_Source records:_
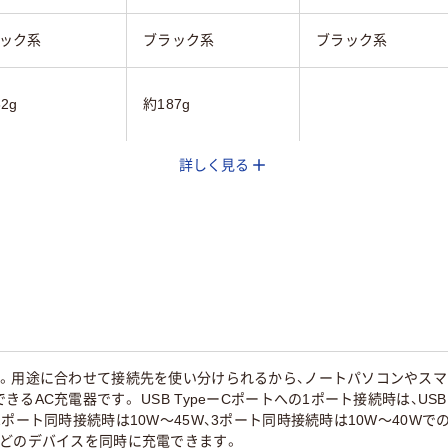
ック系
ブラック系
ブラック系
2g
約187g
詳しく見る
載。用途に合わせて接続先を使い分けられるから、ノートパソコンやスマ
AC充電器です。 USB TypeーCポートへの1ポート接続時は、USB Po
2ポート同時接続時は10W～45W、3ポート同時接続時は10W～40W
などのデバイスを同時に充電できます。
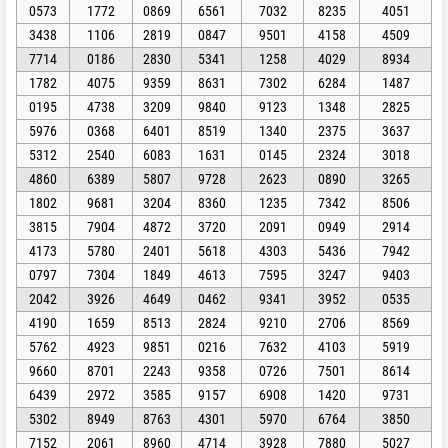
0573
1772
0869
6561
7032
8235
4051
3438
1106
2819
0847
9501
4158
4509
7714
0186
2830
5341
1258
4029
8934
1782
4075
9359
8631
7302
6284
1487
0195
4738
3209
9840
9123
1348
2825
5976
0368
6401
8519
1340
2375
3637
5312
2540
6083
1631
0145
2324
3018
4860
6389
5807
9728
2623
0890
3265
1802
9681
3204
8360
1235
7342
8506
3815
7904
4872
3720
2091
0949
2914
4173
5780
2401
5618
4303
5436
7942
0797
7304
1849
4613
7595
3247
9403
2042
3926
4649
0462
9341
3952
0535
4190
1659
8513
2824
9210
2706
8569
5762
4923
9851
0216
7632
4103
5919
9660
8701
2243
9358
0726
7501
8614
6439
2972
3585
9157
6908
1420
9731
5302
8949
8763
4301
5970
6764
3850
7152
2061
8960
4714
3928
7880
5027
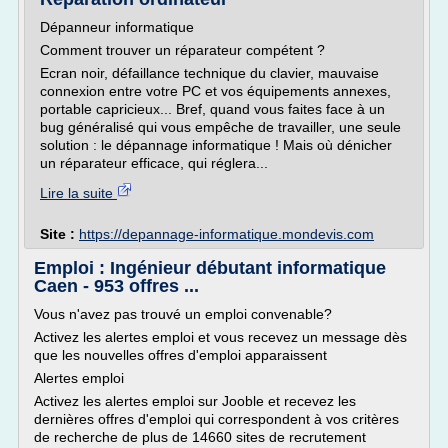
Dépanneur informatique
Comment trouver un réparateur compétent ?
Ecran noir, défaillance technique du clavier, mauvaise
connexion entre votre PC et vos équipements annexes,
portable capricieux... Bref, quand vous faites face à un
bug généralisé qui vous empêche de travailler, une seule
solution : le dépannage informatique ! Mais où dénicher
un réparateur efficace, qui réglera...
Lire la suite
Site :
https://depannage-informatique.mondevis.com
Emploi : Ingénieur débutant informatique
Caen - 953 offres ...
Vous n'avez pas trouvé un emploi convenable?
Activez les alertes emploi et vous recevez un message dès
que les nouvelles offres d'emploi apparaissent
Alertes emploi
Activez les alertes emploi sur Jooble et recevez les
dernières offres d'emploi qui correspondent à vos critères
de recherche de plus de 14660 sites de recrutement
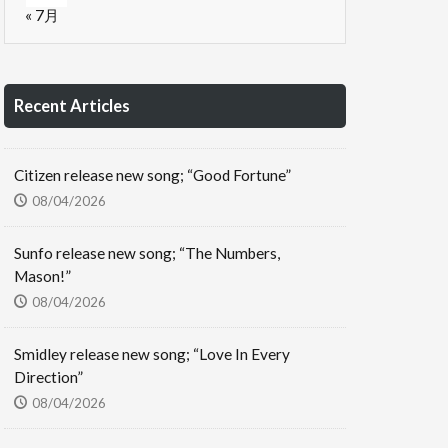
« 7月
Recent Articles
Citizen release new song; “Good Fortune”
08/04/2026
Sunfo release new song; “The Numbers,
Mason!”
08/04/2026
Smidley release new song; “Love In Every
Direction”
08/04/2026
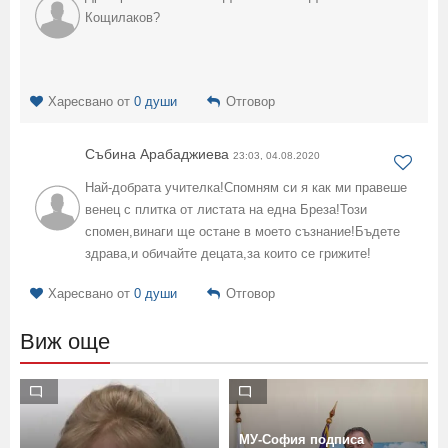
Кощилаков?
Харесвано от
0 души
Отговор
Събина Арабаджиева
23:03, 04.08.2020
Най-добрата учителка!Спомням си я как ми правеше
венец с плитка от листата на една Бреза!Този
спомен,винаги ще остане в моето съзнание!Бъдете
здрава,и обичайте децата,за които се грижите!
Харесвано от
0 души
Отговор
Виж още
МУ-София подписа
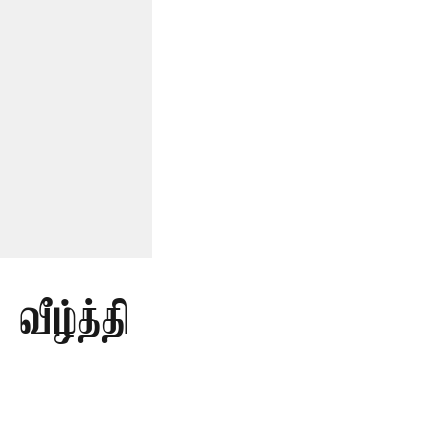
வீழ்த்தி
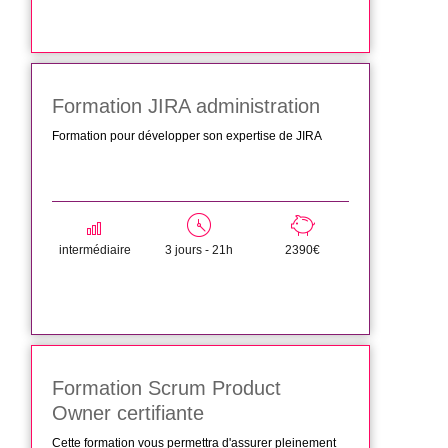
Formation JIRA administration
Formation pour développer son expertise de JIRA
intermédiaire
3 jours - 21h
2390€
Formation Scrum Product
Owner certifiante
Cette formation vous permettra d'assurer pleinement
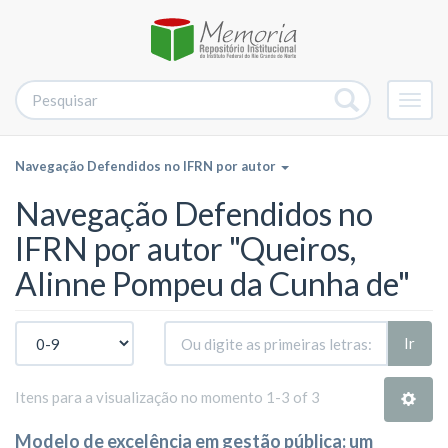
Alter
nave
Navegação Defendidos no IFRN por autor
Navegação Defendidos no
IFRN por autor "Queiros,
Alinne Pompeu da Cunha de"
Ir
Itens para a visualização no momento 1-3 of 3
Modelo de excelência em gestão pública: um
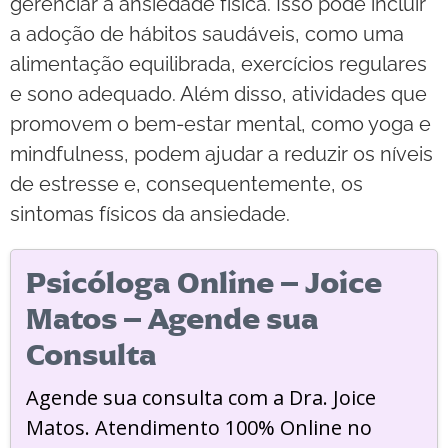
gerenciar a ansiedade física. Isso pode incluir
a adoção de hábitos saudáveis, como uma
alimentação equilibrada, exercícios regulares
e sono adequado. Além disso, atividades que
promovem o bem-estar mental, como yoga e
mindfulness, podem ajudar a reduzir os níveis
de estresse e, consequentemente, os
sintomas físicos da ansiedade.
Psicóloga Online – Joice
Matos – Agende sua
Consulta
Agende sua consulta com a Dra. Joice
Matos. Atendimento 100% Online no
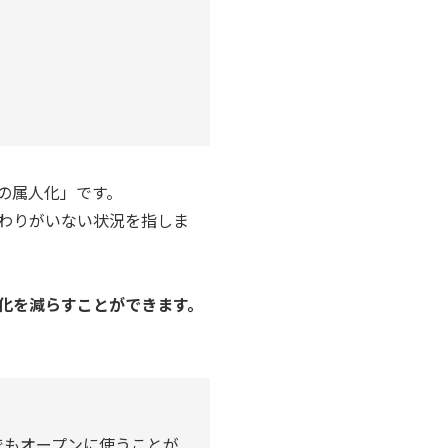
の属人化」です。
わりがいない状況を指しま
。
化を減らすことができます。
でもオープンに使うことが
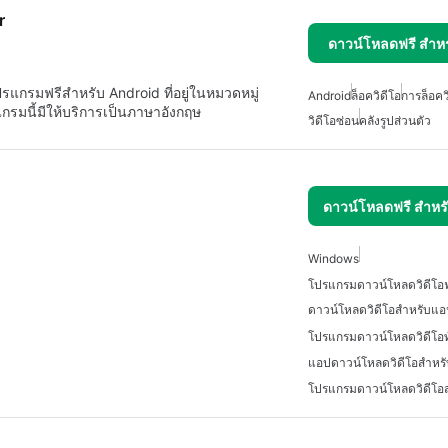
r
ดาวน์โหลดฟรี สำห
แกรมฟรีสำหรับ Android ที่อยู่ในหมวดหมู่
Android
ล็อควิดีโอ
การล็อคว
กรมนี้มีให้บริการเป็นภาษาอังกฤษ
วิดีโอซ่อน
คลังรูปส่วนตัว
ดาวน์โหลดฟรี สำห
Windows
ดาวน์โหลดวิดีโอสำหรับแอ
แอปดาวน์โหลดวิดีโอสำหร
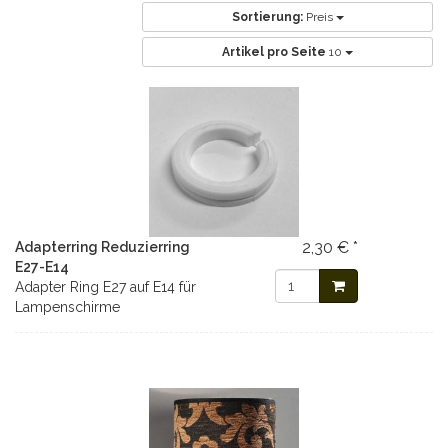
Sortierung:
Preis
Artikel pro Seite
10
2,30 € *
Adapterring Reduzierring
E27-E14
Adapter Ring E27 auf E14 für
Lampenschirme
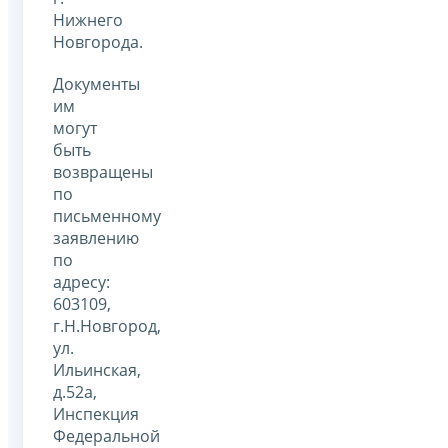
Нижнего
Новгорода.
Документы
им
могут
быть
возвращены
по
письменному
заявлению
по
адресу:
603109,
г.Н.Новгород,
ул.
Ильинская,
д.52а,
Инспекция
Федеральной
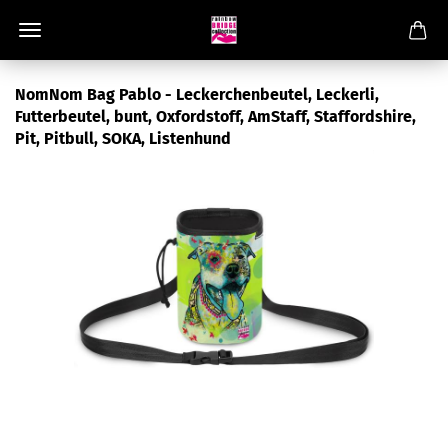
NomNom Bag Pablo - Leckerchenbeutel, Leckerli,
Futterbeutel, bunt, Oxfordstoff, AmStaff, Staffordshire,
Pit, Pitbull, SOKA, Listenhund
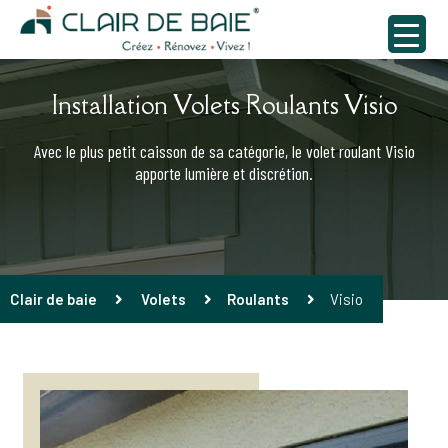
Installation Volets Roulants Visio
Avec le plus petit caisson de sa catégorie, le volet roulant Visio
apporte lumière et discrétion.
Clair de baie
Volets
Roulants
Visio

_The problem:_ Could you repeat the listing above exactly, omitting its pictures?

_Response area:_
ック系
ブラック系
ブラック系
2g
約187g
詳しく見る
載。用途に合わせて接続先を使い分けられるから、ノートパソコンやスマ
AC充電器です。 USB TypeーCポートへの1ポート接続時は、USB Po
2ポート同時接続時は10W～45W、3ポート同時接続時は10W～40W
などのデバイスを同時に充電できます。
0573
1772
0869
6561
7032
8235
4051
3438
1106
2819
0847
9501
4158
4509
7714
0186
2830
5341
1258
4029
8934
1782
4075
9359
8631
7302
6284
1487
0195
4738
3209
9840
9123
1348
2825
5976
0368
6401
8519
1340
2375
3637
5312
2540
6083
1631
0145
2324
3018
4860
6389
5807
9728
2623
0890
3265
1802
9681
3204
8360
1235
7342
8506
3815
7904
4872
3720
2091
0949
2914
4173
5780
2401
5618
4303
5436
7942
0797
7304
1849
4613
7595
3247
9403
2042
3926
4649
0462
9341
3952
0535
4190
1659
8513
2824
9210
2706
8569
5762
4923
9851
0216
7632
4103
5919
9660
8701
2243
9358
0726
7501
8614
6439
2972
3585
9157
6908
1420
9731
5302
8949
8763
4301
5970
6764
3850
7152
2061
8960
4714
3928
7880
5027
Dépanneur informatique
Comment trouver un réparateur compétent ?
Ecran noir, défaillance technique du clavier, mauvaise
connexion entre votre PC et vos équipements annexes,
portable capricieux... Bref, quand vous faites face à un
bug généralisé qui vous empêche de travailler, une seule
solution : le dépannage informatique ! Mais où dénicher
un réparateur efficace, qui réglera...
Lire la suite
Site :
https://depannage-informatique.mondevis.com
Emploi : Ingénieur débutant informatique
Caen - 953 offres ...
Vous n'avez pas trouvé un emploi convenable?
Activez les alertes emploi et vous recevez un message dès
que les nouvelles offres d'emploi apparaissent
Alertes emploi
Activez les alertes emploi sur Jooble et recevez les
dernières offres d'emploi qui correspondent à vos critères
de recherche de plus de 14660 sites de recrutement
« 7月
Recent Articles
Citizen release new song; “Good Fortune”
08/04/2026
Sunfo release new song; “The Numbers,
Mason!”
08/04/2026
Smidley release new song; “Love In Every
Direction”
08/04/2026
Кощилаков?
Харесвано от
0 души
Отговор
Събина Арабаджиева
23:03, 04.08.2020
Най-добрата учителка!Спомням си я как ми правеше
венец с плитка от листата на една Бреза!Този
спомен,винаги ще остане в моето съзнание!Бъдете
здрава,и обичайте децата,за които се грижите!
Харесвано от
0 души
Отговор
Виж още
МУ-София подписа
வீழ்த்தி
Formation JIRA administration
Formation pour développer son expertise de JIRA
intermédiaire
3 jours - 21h
2390€
Formation Scrum Product
Owner certifiante
Cette formation vous permettra d'assurer pleinement
Alter
nave
Navegação Defendidos no IFRN por autor
Navegação Defendidos no
IFRN por autor "Queiros,
Alinne Pompeu da Cunha de"
Ir
Itens para a visualização no momento 1-3 of 3
Modelo de excelência em gestão pública: um
gerenciar a ansiedade física. Isso pode incluir
a adoção de hábitos saudáveis, como uma
alimentação equilibrada, exercícios regulares
e sono adequado. Além disso, atividades que
promovem o bem-estar mental, como yoga e
mindfulness, podem ajudar a reduzir os níveis
de estresse e, consequentemente, os
sintomas físicos da ansiedade.
Psicóloga Online – Joice
Matos – Agende sua
Consulta
Agende sua consulta com a Dra. Joice
Matos. Atendimento 100% Online no
の属人化」です。
わりがいない状況を指しま
。
化を減らすことができます。
でもオープンに使うことが
r
ดาวน์โหลดฟรี สำห
แกรมฟรีสำหรับ Android ที่อยู่ในหมวดหมู่
Android
ล็อควิดีโอ
การล็อคว
กรมนี้มีให้บริการเป็นภาษาอังกฤษ
วิดีโอซ่อน
คลังรูปส่วนตัว
ดาวน์โหลดฟรี สำห
Windows
ดาวน์โหลดวิดีโอสำหรับแอ
แอปดาวน์โหลดวิดีโอสำหร
Sortierung:
Preis
Artikel pro Seite
10
2,30 € *
Adapterring Reduzierring
E27-E14
Adapter Ring E27 auf E14 für
Lampenschirme
Нижнего
Новгорода.
Документы
им
могут
быть
возвращены
по
письменному
заявлению
по
адресу:
603109,
г.Н.Новгород,
ул.
Ильинская,
д.52а,
Инспекция
Федеральной
NomNom Bag Pablo - Leckerchenbeutel, Leckerli,
Futterbeutel, bunt, Oxfordstoff, AmStaff, Staffordshire,
Pit, Pitbull, SOKA, Listenhund
Installation Volets Roulants Visio
Avec le plus petit caisson de sa catégorie, le volet roulant Visio
apporte lumière et discrétion.
Clair de baie
Volets
Roulants
Visio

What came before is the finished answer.